The dominant relationship in The Stone Sky is a bizarre cross-time triangle between Essun, Nassun, and Schaffa. Schaffa is the Guardian who broke Essun’s hand, who tortured her for her own good, who hunted her when she ran away. It is horrifying to watch Nassun fall deeply in daughterly love with her mother’s tormentor. The years (ahem, spoiler centuries) he spent instilling dependent love in others as a Guardian makes it a hard habit to break. Here’s the thing though: as toxic as his love is, and as dangerous as he is, he truly does love his charges, at least by his own lights. That makes it so much creepier.
You understand each and every character, from the most saintly to the most despicable, what their motivations are, and what they’ve done. My favorite quote about literature is George Saunders’ about fiction being an empathy-generating machine, and Jemisin’s machine is ticking over nicely. I might be horrified by some characters’ actions, but I understand why they did them, and that’s a luxury most readers don’t enjoy.

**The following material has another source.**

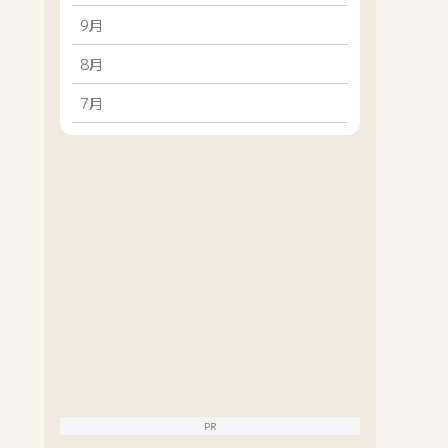
9月
8月
7月
PR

Go get The Stone Sky, and get it now (or the whole series, if you’re behind)
There is so much I couldn’t say here. I try to keep these under 1500 words, and I’m over 2,000 right now, but there’s so much greatness in these books that, if I tried to explore it all the result would be unreadable. The balanced, clear writing? How Jemisin pays attention to racial differences in a way that most fantasy doesn’t (most fantasy just assumes everyone’s white)? How badass the fight scenes are? Exactly what Guardians are and where they get their power? How orogeny is actually just magic and much more than rock-throwing? How freaking cool stone eaters are? This work is too big, too expansive, to discuss everything that’s in it in a single blog post, and my inability to discuss it comprehensively is the single greatest indicator of it being literally epic, as in “heroic or grand in scale or character” dictionary-level epic. It’s too big to talk about. I can’t share it with you here. You only have one option. Go read it!